● **Exercise brief**:
Each line from the one containing "りくりゅうペアとして組んだ競技パートナーです。" through the final line of the data below must be repeated exactly.

+ + + +

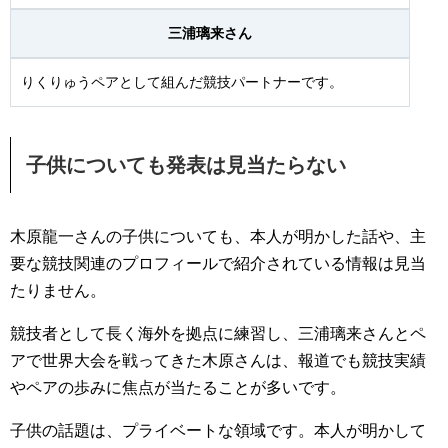
三浦璃来さん
りくりゅうペアとして組んだ競技パートナーです。
子供についても発表は見当たらない
木原龍一さんの子供についても、本人が明かした話や、主
要な競技関連のプロフィールで紹介されている情報は見当
たりません。
競技者として長く海外を拠点に練習し、三浦璃来さんとペ
アで世界大会を戦ってきた木原さんは、報道でも競技実績
やペアの歩みに焦点が当たることが多いです。
子供の話題は、プライベートな領域です。本人が明かして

+ + + +

● **Response below**:
りくりゅうペアとして組んだ競技パートナーです。
子供についても発表は見当たらない
木原龍一さんの子供についても、本人が明かした話や、主
要な競技関連のプロフィールで紹介されている情報は見当
たりません。
競技者として長く海外を拠点に練習し、三浦璃来さんとペ
アで世界大会を戦ってきた木原さんは、報道でも競技実績
やペアの歩みに焦点が当たることが多いです。
子供の話題は、プライベートな領域です。本人が明かして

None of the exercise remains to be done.